● Problem to work on:
Output the whole listing below exactly, omitting the images.

##### Supplied data #####

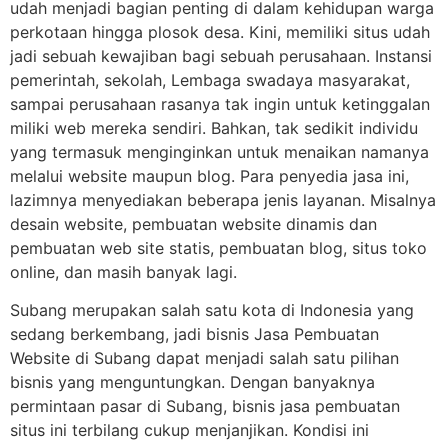
udah menjadi bagian penting di dalam kehidupan warga
perkotaan hingga plosok desa. Kini, memiliki situs udah
jadi sebuah kewajiban bagi sebuah perusahaan. Instansi
pemerintah, sekolah, Lembaga swadaya masyarakat,
sampai perusahaan rasanya tak ingin untuk ketinggalan
miliki web mereka sendiri. Bahkan, tak sedikit individu
yang termasuk menginginkan untuk menaikan namanya
melalui website maupun blog. Para penyedia jasa ini,
lazimnya menyediakan beberapa jenis layanan. Misalnya
desain website, pembuatan website dinamis dan
pembuatan web site statis, pembuatan blog, situs toko
online, dan masih banyak lagi.
Subang merupakan salah satu kota di Indonesia yang
sedang berkembang, jadi bisnis Jasa Pembuatan
Website di Subang dapat menjadi salah satu pilihan
bisnis yang menguntungkan. Dengan banyaknya
permintaan pasar di Subang, bisnis jasa pembuatan
situs ini terbilang cukup menjanjikan. Kondisi ini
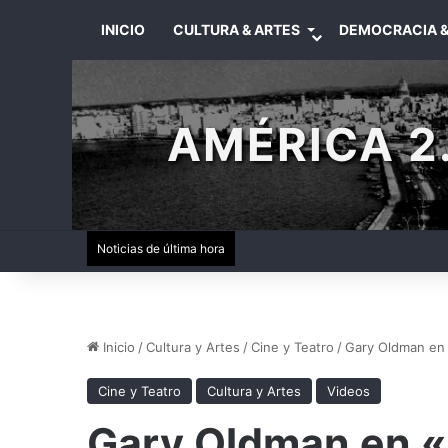
INICIO
CULTURA & ARTES
DEMOCRACIA &
AMÉRICA 2.
Noticias de última hora
Inicio
/
Cultura y Artes
/
Cine y Teatro
/
Gary Oldman en 
Cine y Teatro
Cultura y Artes
Videos
Gary Oldman en «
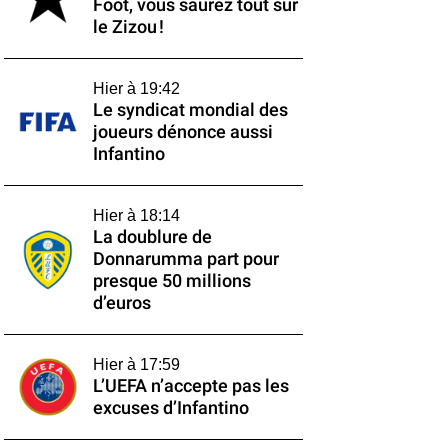
Foot, vous saurez tout sur
le Zizou !
Hier à 19:42
Le syndicat mondial des
joueurs dénonce aussi
Infantino
Hier à 18:14
La doublure de
Donnarumma part pour
presque 50 millions
d’euros
Hier à 17:59
L’UEFA n’accepte pas les
excuses d’Infantino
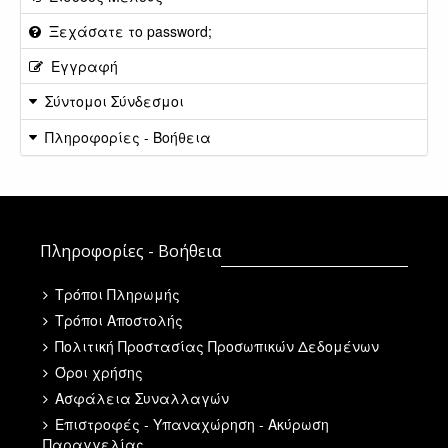
Ξεχάσατε το password;
Εγγραφή
Σύντομοι Σύνδεσμοι
Πληροφορίες - Βοήθεια
Πληροφορίες - Βοήθεια
Τρόποι Πληρωμής
Τρόποι Αποστολής
Πολιτική Προστασίας Προσωπικών Δεδομένων
Όροι χρήσης
Ασφάλεια Συναλλαγών
Επιστροφές - Υπαναχώρηση - Ακύρωση
Παραγγελίας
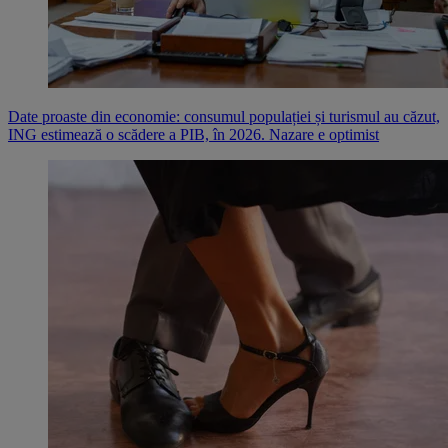
Date proaste din economie: consumul populației și turismul au căzut,
ING estimează o scădere a PIB, în 2026. Nazare e optimist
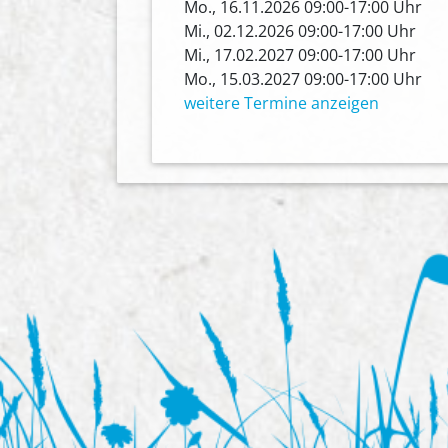
Mo., 16.11.2026 09:00-17:00 Uhr
Mi., 02.12.2026 09:00-17:00 Uhr
Mi., 17.02.2027 09:00-17:00 Uhr
Mo., 15.03.2027 09:00-17:00 Uhr
weitere Termine anzeigen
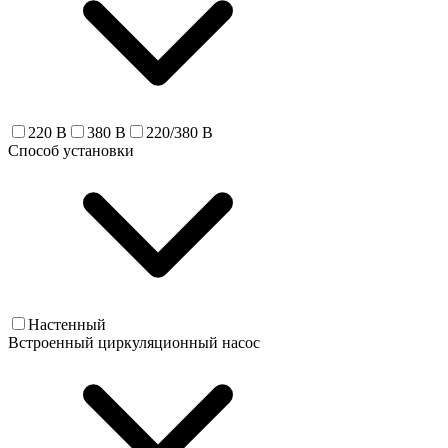
220 В
380 В
220/380 В
Способ установки
Настенный
Встроенный циркуляционный насос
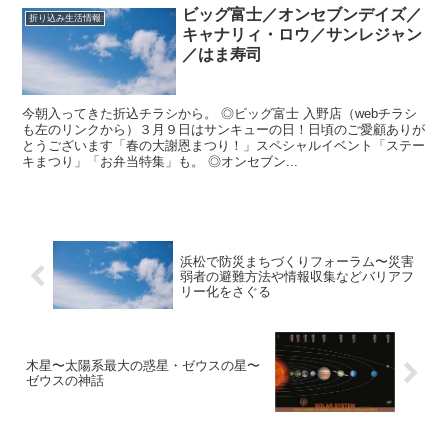
ビッグ富士／オンセブンデイズ／
折り込み生活情報
キャナリィ・ロウ／サンレジャン
／はま寿司
今朝入ってきた折込チラシから。 ◎ビッグ富士 入野店（webチラシ
も左のリンクから）３月９日はサンキューの日！日頃のご愛顧ありが
とうございます「春の大謝恩まつり！」スペシャルイベント「ステー
キまつり」「お弁当特集」も。 ◎オンセブン...
浜松で防災まちづくりフォーラム〜災害
弱者の避難方法や情報収集などバリアフ
リー化をさぐる
木星〜太陽系最大の惑星・ゼウスの星〜
ゼウスの神話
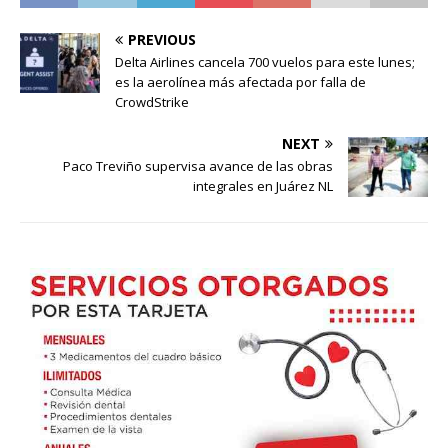
PREVIOUS
Delta Airlines cancela 700 vuelos para este lunes;
es la aerolínea más afectada por falla de
CrowdStrike
NEXT
Paco Treviño supervisa avance de las obras
integrales en Juárez NL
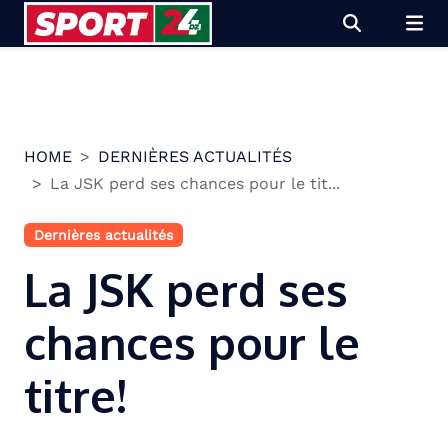
Skip
to
content
HOME
DERNIÈRES ACTUALITÉS
La JSK perd ses chances pour le tit...
Dernières actualités
La JSK perd ses
chances pour le
titre!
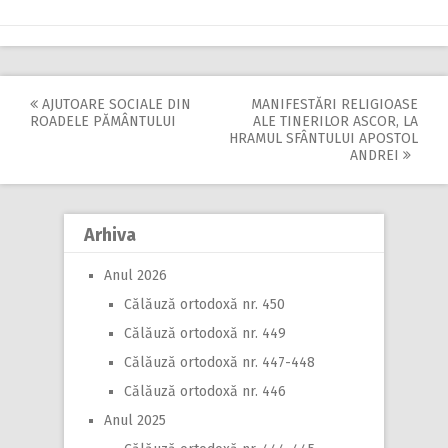
AJUTOARE SOCIALE DIN
MANIFESTĂRI RELIGIOASE
Post
ROADELE PĂMÂNTULUI
ALE TINERILOR ASCOR, LA
HRAMUL SFÂNTULUI APOSTOL
navigation
ANDREI
Arhiva
Anul 2026
Călăuză ortodoxă nr. 450
Călăuză ortodoxă nr. 449
Călăuză ortodoxă nr. 447-448
Călăuză ortodoxă nr. 446
Anul 2025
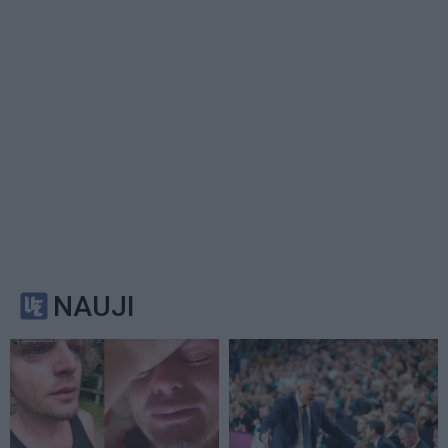
NAUJI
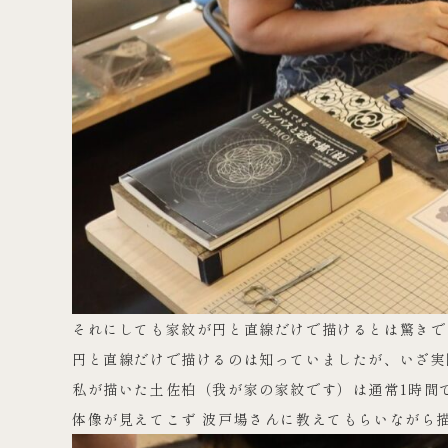
それにしても家紋が円と直線だけで描けるとは驚きで
円と直線だけで描けるのは知っていましたが、いざ実
私が描いた土佐柏（我が家の家紋です）は通常1時間
体像が見えてこず 波戸場さんに教えてもらいながら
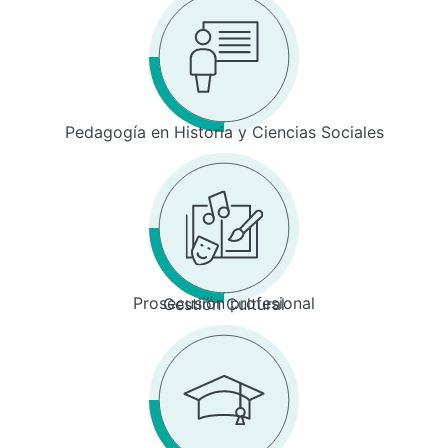
Pedagogía en Historia y Ciencias Sociales
Prosecusión profesional
Gestión Cultural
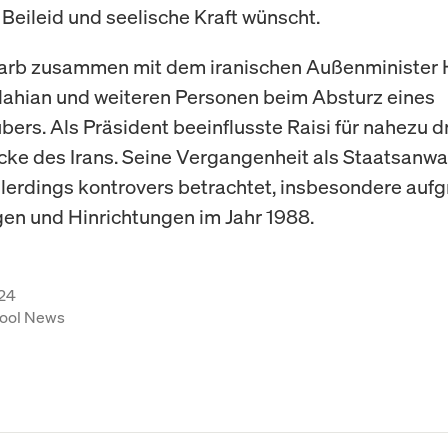
 Beileid und seelische Kraft wünscht.
tarb zusammen mit dem iranischen Außenminister
ahian und weiteren Personen beim Absturz eines
ers. Als Präsident beeinflusste Raisi für nahezu dr
cke des Irans. Seine Vergangenheit als Staatsanwal
allerdings kontrovers betrachtet, insbesondere auf
en und Hinrichtungen im Jahr 1988.
24
ool News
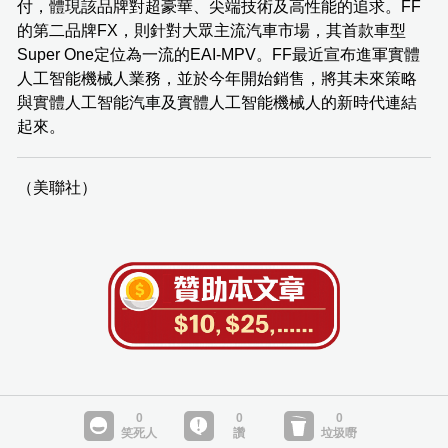
付，體現該品牌對超豪華、尖端技術及高性能的追求。FF
的第二品牌FX，則針對大眾主流汽車市場，其首款車型
Super One定位為一流的EAI-MPV。FF最近宣布進軍實體
人工智能機械人業務，並於今年開始銷售，將其未來策略
與實體人工智能汽車及實體人工智能機械人的新時代連結
起來。
（美聯社）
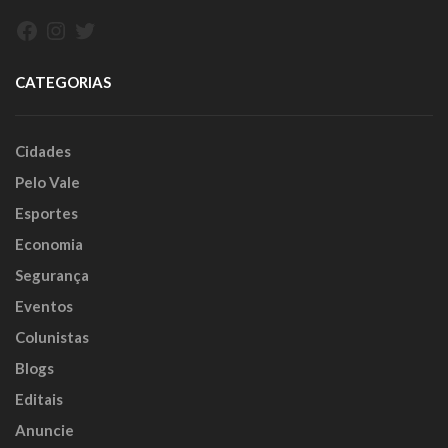
Facebook
Instagram
Twitter
CATEGORIAS
Cidades
Pelo Vale
Esportes
Economia
Segurança
Eventos
Colunistas
Blogs
Editais
Anuncie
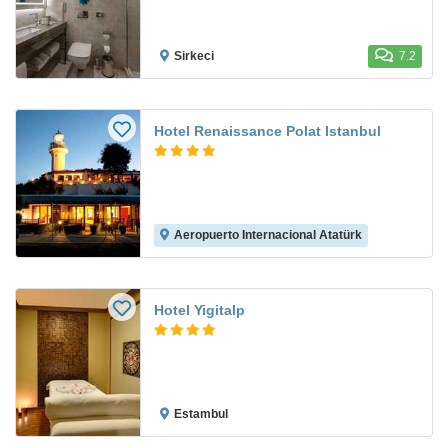
Sirkeci
7.2
Hotel Renaissance Polat Istanbul
Aeropuerto Internacional Atatürk
Hotel Yigitalp
Estambul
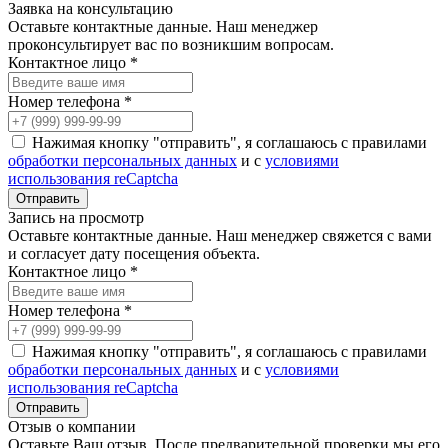
Заявка на консультацию
Оставьте контактные данные. Наш менеджер
проконсультирует вас по возникшим вопросам.
Контактное лицо *
Номер телефона *
Нажимая кнопку "отправить", я соглашаюсь с правилами
обработки персональных данных
и с
условиями
использования reCaptcha
Запись на просмотр
Оставьте контактные данные. Наш менеджер свяжется с вами
и согласует дату посещения объекта.
Контактное лицо *
Номер телефона *
Нажимая кнопку "отправить", я соглашаюсь с правилами
обработки персональных данных
и с
условиями
использования reCaptcha
Отзыв о компании
Оставьте Ваш отзыв. После предварительной проверки мы его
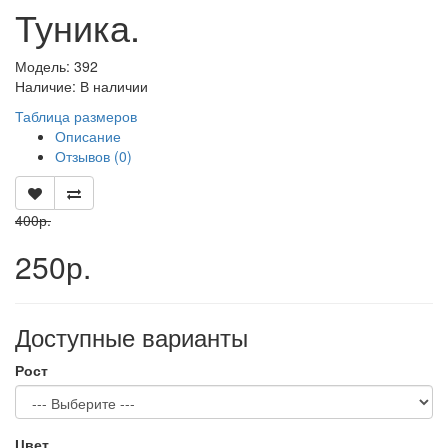
Туника.
Модель: 392
Наличие: В наличии
Таблица размеров
Описание
Отзывов (0)
400р.
250р.
Доступные варианты
Рост
Цвет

#####

● Exercise response:
udah menjadi bagian penting di dalam kehidupan warga
perkotaan hingga plosok desa. Kini, memiliki situs udah
jadi sebuah kewajiban bagi sebuah perusahaan. Instansi
pemerintah, sekolah, Lembaga swadaya masyarakat,
sampai perusahaan rasanya tak ingin untuk ketinggalan
miliki web mereka sendiri. Bahkan, tak sedikit individu
yang termasuk menginginkan untuk menaikan namanya
melalui website maupun blog. Para penyedia jasa ini,
lazimnya menyediakan beberapa jenis layanan. Misalnya
desain website, pembuatan website dinamis dan
pembuatan web site statis, pembuatan blog, situs toko
online, dan masih banyak lagi.
Subang merupakan salah satu kota di Indonesia yang
sedang berkembang, jadi bisnis Jasa Pembuatan
Website di Subang dapat menjadi salah satu pilihan
bisnis yang menguntungkan. Dengan banyaknya
permintaan pasar di Subang, bisnis jasa pembuatan
situs ini terbilang cukup menjanjikan. Kondisi ini
INICIO
CULTURA & ARTES
DEMOCRACIA &
AMÉRICA 2.
Noticias de última hora
Inicio
/
Cultura y Artes
/
Cine y Teatro
/
Gary Oldman en 
Cine y Teatro
Cultura y Artes
Videos
Gary Oldman en «
Foot, vous saurez tout sur
le Zizou !
Hier à 19:42
Le syndicat mondial des
joueurs dénonce aussi
Infantino
Hier à 18:14
La doublure de
Donnarumma part pour
presque 50 millions
d’euros
Hier à 17:59
L’UEFA n’accepte pas les
excuses d’Infantino
Ξεχάσατε το password;
Εγγραφή
Σύντομοι Σύνδεσμοι
Πληροφορίες - Βοήθεια
Πληροφορίες - Βοήθεια
Τρόποι Πληρωμής
Τρόποι Αποστολής
Πολιτική Προστασίας Προσωπικών Δεδομένων
Όροι χρήσης
Ασφάλεια Συναλλαγών
Επιστροφές - Υπαναχώρηση - Ακύρωση
Παραγγελίας
Date proaste din economie: consumul populației și turismul au căzut,
ING estimează o scădere a PIB, în 2026. Nazare e optimist
Mo., 16.11.2026 09:00-17:00 Uhr
Mi., 02.12.2026 09:00-17:00 Uhr
Mi., 17.02.2027 09:00-17:00 Uhr
Mo., 15.03.2027 09:00-17:00 Uhr
weitere Termine anzeigen
220 В
380 В
220/380 В
Способ установки
Настенный
Встроенный циркуляционный насос
ビッグ富士／オンセブンデイズ／
折り込み生活情報
キャナリィ・ロウ／サンレジャン
／はま寿司
今朝入ってきた折込チラシから。 ◎ビッグ富士 入野店（webチラシ
も左のリンクから）３月９日はサンキューの日！日頃のご愛顧ありが
とうございます「春の大謝恩まつり！」スペシャルイベント「ステー
キまつり」「お弁当特集」も。 ◎オンセブン...
浜松で防災まちづくりフォーラム〜災害
弱者の避難方法や情報収集などバリアフ
リー化をさぐる
木星〜太陽系最大の惑星・ゼウスの星〜
ゼウスの神話
PREVIOUS
Delta Airlines cancela 700 vuelos para este lunes;
es la aerolínea más afectada por falla de
CrowdStrike
NEXT
Paco Treviño supervisa avance de las obras
integrales en Juárez NL
Skip
to
content
HOME
DERNIÈRES ACTUALITÉS
La JSK perd ses chances pour le tit...
Dernières actualités
La JSK perd ses
chances pour le
titre!
AJUTOARE SOCIALE DIN
MANIFESTĂRI RELIGIOASE
Post
ROADELE PĂMÂNTULUI
ALE TINERILOR ASCOR, LA
HRAMUL SFÂNTULUI APOSTOL
navigation
ANDREI
Arhiva
Anul 2026
Călăuză ortodoxă nr. 450
Călăuză ortodoxă nr. 449
Călăuză ortodoxă nr. 447-448
Călăuză ortodoxă nr. 446
Anul 2025
NAUJI
それにしても家紋が円と直線だけで描けるとは驚きで
円と直線だけで描けるのは知っていましたが、いざ実
私が描いた土佐柏（我が家の家紋です）は通常1時間
体像が見えてこず 波戸場さんに教えてもらいながら
Pedagogía en Historia y Ciencias Sociales
Prosecusión profesional
Gestión Cultural
 Beileid und seelische Kraft wünscht.
tarb zusammen mit dem iranischen Außenminister
ahian und weiteren Personen beim Absturz eines
ers. Als Präsident beeinflusste Raisi für nahezu dr
cke des Irans. Seine Vergangenheit als Staatsanwal
allerdings kontrovers betrachtet, insbesondere auf
en und Hinrichtungen im Jahr 1988.
24
ool News
付，體現該品牌對超豪華、尖端技術及高性能的追求。FF
的第二品牌FX，則針對大眾主流汽車市場，其首款車型
Super One定位為一流的EAI-MPV。FF最近宣布進軍實體
人工智能機械人業務，並於今年開始銷售，將其未來策略
與實體人工智能汽車及實體人工智能機械人的新時代連結
起來。
（美聯社）
Facebook
Instagram
Twitter
CATEGORIAS
Cidades
Pelo Vale
Esportes
Economia
Segurança
Eventos
Colunistas
Blogs
Editais
Anuncie
Sirkeci
7.2
Hotel Renaissance Polat Istanbul
Aeropuerto Internacional Atatürk
Hotel Yigitalp
Estambul
Заявка на консультацию
Оставьте контактные данные. Наш менеджер
проконсультирует вас по возникшим вопросам.
Контактное лицо *
Номер телефона *
Нажимая кнопку "отправить", я соглашаюсь с правилами
обработки персональных данных
и с
условиями
использования reCaptcha
Запись на просмотр
Оставьте контактные данные. Наш менеджер свяжется с вами
и согласует дату посещения объекта.
Контактное лицо *
Номер телефона *
Нажимая кнопку "отправить", я соглашаюсь с правилами
обработки персональных данных
и с
условиями
использования reCaptcha
Отзыв о компании
Оставьте Ваш отзыв. После предварительной проверки мы его
Туника.
Модель: 392
Наличие: В наличии
Таблица размеров
Описание
Отзывов (0)
400р.
250р.
Доступные варианты
Рост
Цвет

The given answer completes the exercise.